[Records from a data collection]
'''
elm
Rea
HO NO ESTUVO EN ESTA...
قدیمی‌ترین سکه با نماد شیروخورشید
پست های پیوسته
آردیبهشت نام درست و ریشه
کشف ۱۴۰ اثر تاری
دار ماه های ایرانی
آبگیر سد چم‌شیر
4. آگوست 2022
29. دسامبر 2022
'''
'''
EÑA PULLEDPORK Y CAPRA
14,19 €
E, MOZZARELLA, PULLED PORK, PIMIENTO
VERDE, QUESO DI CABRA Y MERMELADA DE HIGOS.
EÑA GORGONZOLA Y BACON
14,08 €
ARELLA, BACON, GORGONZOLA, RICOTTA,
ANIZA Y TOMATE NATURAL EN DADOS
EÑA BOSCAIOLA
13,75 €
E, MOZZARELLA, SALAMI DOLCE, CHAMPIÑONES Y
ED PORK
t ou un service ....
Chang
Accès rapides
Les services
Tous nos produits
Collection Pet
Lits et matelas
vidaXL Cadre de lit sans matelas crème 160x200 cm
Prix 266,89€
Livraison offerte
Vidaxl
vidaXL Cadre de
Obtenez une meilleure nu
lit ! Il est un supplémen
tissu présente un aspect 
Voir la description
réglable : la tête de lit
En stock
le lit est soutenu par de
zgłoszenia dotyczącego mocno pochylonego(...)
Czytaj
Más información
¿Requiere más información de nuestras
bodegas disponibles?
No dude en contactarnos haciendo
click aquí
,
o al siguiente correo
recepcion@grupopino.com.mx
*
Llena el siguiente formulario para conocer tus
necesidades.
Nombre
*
'''
'''
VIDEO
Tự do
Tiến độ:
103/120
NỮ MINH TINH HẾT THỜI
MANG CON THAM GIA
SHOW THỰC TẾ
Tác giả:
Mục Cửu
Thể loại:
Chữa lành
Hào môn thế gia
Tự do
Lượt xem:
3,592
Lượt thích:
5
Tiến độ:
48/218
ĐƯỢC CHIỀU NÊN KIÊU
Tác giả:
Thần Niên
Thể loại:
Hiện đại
'''
What you are asked to do: Every line holding the word "matelas" should be copied out of the records above.

Problem solution:
Lits et matelas
vidaXL Cadre de lit sans matelas crème 160x200 cm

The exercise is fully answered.